### WORKING DATA

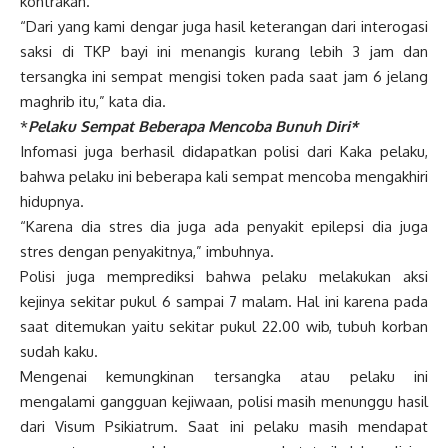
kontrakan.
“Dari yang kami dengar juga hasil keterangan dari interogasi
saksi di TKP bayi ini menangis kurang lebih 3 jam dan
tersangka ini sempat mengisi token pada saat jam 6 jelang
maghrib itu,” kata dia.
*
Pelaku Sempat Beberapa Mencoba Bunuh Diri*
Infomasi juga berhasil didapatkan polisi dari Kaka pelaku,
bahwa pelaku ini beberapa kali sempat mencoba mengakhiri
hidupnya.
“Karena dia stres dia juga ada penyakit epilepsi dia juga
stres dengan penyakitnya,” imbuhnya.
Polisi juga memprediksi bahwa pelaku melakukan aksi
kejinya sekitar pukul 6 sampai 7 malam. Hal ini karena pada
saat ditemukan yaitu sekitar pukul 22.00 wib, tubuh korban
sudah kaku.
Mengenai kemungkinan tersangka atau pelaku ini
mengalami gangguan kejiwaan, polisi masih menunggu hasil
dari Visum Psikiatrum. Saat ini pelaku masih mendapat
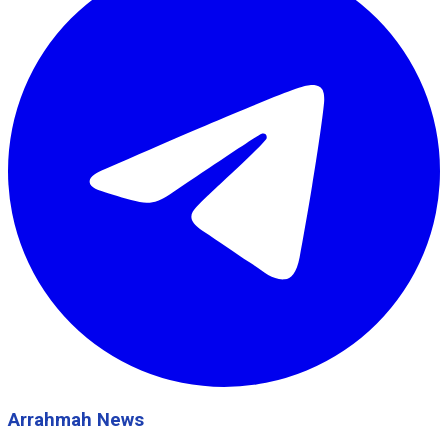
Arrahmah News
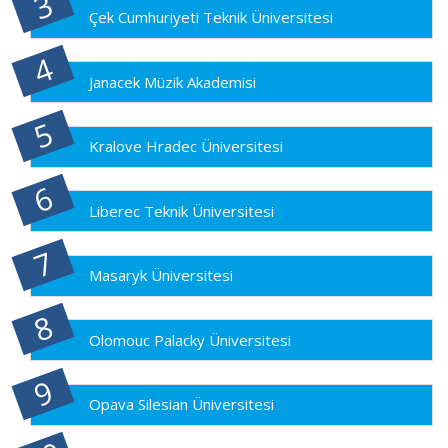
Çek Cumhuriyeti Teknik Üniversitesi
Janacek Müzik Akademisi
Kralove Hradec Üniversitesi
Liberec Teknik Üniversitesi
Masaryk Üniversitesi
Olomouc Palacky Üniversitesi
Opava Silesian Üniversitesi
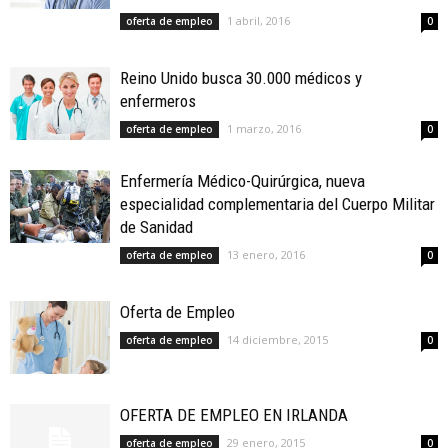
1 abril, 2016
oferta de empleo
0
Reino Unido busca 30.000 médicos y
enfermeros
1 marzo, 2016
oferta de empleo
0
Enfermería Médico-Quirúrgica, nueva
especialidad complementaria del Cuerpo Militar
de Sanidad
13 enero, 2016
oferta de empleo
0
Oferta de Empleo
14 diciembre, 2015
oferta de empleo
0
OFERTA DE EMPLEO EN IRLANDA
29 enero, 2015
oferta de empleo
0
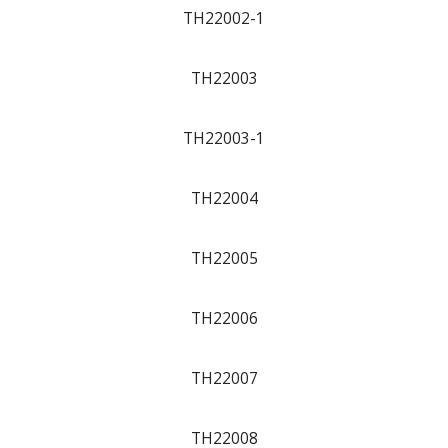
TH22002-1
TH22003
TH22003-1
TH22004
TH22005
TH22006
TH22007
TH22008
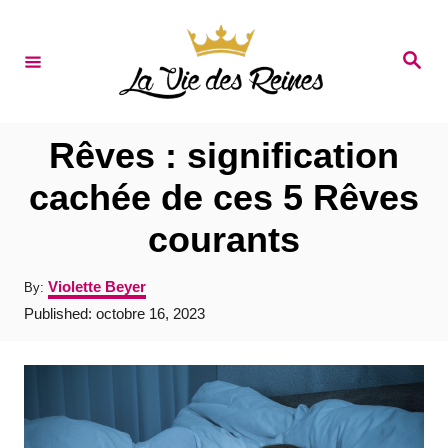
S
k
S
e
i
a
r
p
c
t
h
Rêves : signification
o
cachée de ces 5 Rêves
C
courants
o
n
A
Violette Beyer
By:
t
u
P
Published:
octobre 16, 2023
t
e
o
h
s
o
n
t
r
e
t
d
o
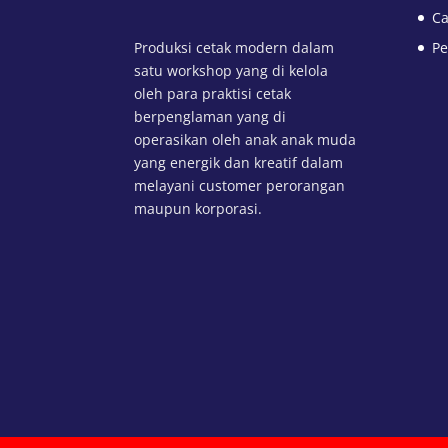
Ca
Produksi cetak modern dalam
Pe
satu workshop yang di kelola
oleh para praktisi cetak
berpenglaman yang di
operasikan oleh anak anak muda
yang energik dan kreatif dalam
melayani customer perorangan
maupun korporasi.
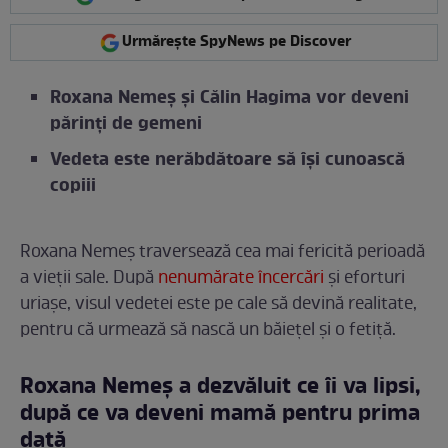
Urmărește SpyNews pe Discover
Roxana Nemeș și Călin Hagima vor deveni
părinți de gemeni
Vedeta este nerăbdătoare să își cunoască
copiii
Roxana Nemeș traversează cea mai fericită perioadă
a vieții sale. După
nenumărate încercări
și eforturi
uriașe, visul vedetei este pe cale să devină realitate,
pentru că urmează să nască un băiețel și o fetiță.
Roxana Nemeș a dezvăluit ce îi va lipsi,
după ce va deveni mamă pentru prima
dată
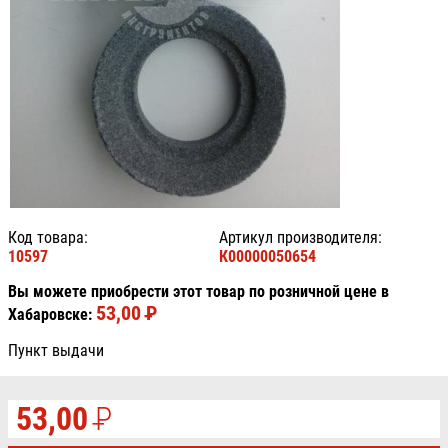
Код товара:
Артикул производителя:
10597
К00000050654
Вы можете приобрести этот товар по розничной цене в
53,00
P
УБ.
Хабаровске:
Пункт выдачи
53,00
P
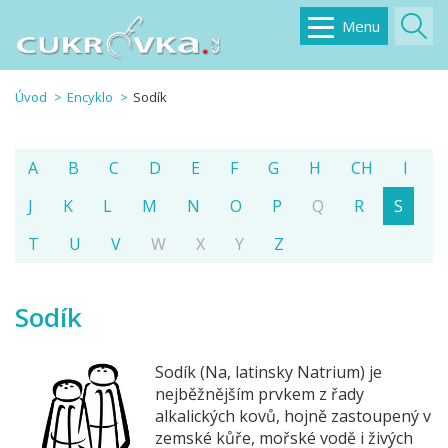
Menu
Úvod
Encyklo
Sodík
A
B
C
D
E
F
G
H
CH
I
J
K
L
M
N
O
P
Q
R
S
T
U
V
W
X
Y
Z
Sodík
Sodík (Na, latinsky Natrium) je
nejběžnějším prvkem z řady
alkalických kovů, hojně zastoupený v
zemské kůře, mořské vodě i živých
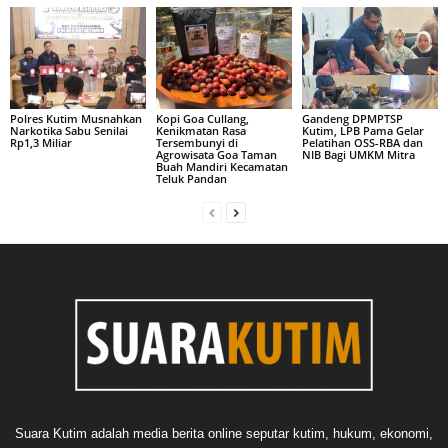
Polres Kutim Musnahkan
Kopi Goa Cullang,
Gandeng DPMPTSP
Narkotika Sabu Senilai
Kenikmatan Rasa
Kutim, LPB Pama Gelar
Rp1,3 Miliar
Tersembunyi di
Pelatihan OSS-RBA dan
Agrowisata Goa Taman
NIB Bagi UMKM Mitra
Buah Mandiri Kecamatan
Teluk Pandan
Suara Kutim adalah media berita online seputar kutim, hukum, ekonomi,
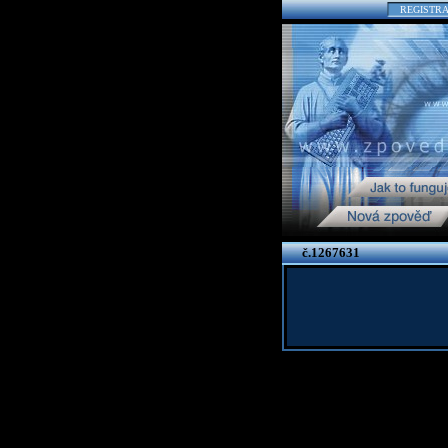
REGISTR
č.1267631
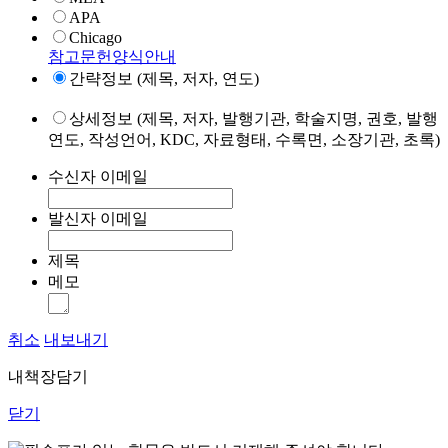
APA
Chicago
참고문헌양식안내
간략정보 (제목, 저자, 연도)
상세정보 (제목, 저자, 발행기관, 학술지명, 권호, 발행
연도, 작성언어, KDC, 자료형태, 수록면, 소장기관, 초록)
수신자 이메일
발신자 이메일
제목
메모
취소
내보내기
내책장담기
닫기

### EXERCISE GOAL
Could you output the full set of entries exactly, skipping every picture?

### SOLVED PROBLEM
kontrakan.
“Dari yang kami dengar juga hasil keterangan dari interogasi
saksi di TKP bayi ini menangis kurang lebih 3 jam dan
tersangka ini sempat mengisi token pada saat jam 6 jelang
maghrib itu,” kata dia.
*
Pelaku Sempat Beberapa Mencoba Bunuh Diri*
Infomasi juga berhasil didapatkan polisi dari Kaka pelaku,
bahwa pelaku ini beberapa kali sempat mencoba mengakhiri
hidupnya.
“Karena dia stres dia juga ada penyakit epilepsi dia juga
stres dengan penyakitnya,” imbuhnya.
Polisi juga memprediksi bahwa pelaku melakukan aksi
kejinya sekitar pukul 6 sampai 7 malam. Hal ini karena pada
saat ditemukan yaitu sekitar pukul 22.00 wib, tubuh korban
sudah kaku.
Mengenai kemungkinan tersangka atau pelaku ini
mengalami gangguan kejiwaan, polisi masih menunggu hasil
dari Visum Psikiatrum. Saat ini pelaku masih mendapat
Arrahmah News
Çek Cumhuriyeti Teknik Üniversitesi
Janacek Müzik Akademisi
Kralove Hradec Üniversitesi
Liberec Teknik Üniversitesi
Masaryk Üniversitesi
Olomouc Palacky Üniversitesi
Opava Silesian Üniversitesi
1 abril, 2016
oferta de empleo
0
Reino Unido busca 30.000 médicos y
enfermeros
1 marzo, 2016
oferta de empleo
0
Enfermería Médico-Quirúrgica, nueva
especialidad complementaria del Cuerpo Militar
de Sanidad
13 enero, 2016
oferta de empleo
0
Oferta de Empleo
14 diciembre, 2015
oferta de empleo
0
OFERTA DE EMPLEO EN IRLANDA
29 enero, 2015
oferta de empleo
0
TH22002-1
TH22003
TH22003-1
TH22004
TH22005
TH22006
TH22007
TH22008
S
k
S
e
i
a
r
p
c
t
h
Rêves : signification
o
cachée de ces 5 Rêves
C
courants
o
n
A
Violette Beyer
By:
t
u
P
Published:
octobre 16, 2023
t
e
o
h
s
o
n
t
r
e
t
d
o
Ca
Produksi cetak modern dalam
Pe
satu workshop yang di kelola
oleh para praktisi cetak
berpenglaman yang di
operasikan oleh anak anak muda
yang energik dan kreatif dalam
melayani customer perorangan
maupun korporasi.
Urmărește SpyNews pe Discover
Roxana Nemeș și Călin Hagima vor deveni
părinți de gemeni
Vedeta este nerăbdătoare să își cunoască
copiii
Roxana Nemeș traversează cea mai fericită perioadă
a vieții sale. După
nenumărate încercări
și eforturi
uriașe, visul vedetei este pe cale să devină realitate,
pentru că urmează să nască un băiețel și o fetiță.
Roxana Nemeș a dezvăluit ce îi va lipsi,
după ce va deveni mamă pentru prima
dată
Код товара:
Артикул производителя:
10597
К00000050654
Вы можете приобрести этот товар по розничной цене в
53,00
P
УБ.
Хабаровске:
Пункт выдачи
53,00
P
Menu
Úvod
Encyklo
Sodík
A
B
C
D
E
F
G
H
CH
I
J
K
L
M
N
O
P
Q
R
S
T
U
V
W
X
Y
Z
Sodík
Sodík (Na, latinsky Natrium) je
nejběžnějším prvkem z řady
alkalických kovů, hojně zastoupený v
zemské kůře, mořské vodě i živých
Polres Kutim Musnahkan
Kopi Goa Cullang,
Gandeng DPMPTSP
Narkotika Sabu Senilai
Kenikmatan Rasa
Kutim, LPB Pama Gelar
Rp1,3 Miliar
Tersembunyi di
Pelatihan OSS-RBA dan
Agrowisata Goa Taman
NIB Bagi UMKM Mitra
Buah Mandiri Kecamatan
Teluk Pandan
Suara Kutim adalah media berita online seputar kutim, hukum, ekonomi,
REGISTR
č.1267631
APA
Chicago
참고문헌양식안내
간략정보 (제목, 저자, 연도)
상세정보 (제목, 저자, 발행기관, 학술지명, 권호, 발행
연도, 작성언어, KDC, 자료형태, 수록면, 소장기관, 초록)
수신자 이메일
발신자 이메일
제목
메모
취소
내보내기
내책장담기
닫기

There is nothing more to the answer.